TASK ITEM =
Give only the number of lines in the records below that contain the word "Haute".

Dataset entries
══════════════════════════════

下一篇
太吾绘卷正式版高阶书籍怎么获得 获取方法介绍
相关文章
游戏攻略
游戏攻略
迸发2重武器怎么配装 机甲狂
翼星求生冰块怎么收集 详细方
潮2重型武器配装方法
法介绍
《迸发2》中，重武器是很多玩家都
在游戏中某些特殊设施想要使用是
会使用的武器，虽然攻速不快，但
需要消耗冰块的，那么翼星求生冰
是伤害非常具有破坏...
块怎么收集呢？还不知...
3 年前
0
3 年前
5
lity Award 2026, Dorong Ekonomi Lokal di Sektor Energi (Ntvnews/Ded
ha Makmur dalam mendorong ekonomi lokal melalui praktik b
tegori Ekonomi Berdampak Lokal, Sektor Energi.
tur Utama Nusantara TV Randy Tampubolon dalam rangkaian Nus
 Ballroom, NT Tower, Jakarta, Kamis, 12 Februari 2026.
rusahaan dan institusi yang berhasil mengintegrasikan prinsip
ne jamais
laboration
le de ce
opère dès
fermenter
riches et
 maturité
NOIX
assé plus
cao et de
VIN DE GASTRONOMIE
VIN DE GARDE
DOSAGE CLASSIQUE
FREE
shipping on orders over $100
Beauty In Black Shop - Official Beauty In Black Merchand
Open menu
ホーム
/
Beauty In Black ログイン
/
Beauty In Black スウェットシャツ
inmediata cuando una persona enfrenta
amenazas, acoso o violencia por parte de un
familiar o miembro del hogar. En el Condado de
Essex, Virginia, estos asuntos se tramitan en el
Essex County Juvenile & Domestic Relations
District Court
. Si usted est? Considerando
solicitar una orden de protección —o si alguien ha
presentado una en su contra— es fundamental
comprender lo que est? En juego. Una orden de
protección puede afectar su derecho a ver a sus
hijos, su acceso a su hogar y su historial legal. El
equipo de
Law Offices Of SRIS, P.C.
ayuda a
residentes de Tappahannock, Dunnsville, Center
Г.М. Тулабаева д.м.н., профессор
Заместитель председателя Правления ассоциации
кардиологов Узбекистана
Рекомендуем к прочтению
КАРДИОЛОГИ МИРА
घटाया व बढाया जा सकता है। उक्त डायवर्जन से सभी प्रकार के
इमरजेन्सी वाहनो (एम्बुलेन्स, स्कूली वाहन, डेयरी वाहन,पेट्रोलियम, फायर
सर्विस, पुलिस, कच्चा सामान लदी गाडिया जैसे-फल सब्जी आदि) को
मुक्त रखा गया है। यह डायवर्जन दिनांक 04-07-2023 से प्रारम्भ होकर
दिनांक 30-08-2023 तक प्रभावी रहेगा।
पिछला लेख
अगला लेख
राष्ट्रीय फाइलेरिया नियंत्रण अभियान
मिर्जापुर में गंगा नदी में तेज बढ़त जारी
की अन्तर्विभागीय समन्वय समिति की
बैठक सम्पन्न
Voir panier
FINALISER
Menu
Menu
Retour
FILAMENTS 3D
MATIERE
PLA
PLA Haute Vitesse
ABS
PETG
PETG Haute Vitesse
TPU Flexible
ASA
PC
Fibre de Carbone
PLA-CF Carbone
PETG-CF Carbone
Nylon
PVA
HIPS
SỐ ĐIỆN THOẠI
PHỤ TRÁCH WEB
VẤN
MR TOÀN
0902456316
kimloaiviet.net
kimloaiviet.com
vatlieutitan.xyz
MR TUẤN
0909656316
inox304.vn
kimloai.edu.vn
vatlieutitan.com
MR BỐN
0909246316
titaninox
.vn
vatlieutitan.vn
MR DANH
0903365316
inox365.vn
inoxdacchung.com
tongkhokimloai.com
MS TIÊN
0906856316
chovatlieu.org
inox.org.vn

══════════════════════════════

SOLUTION =
2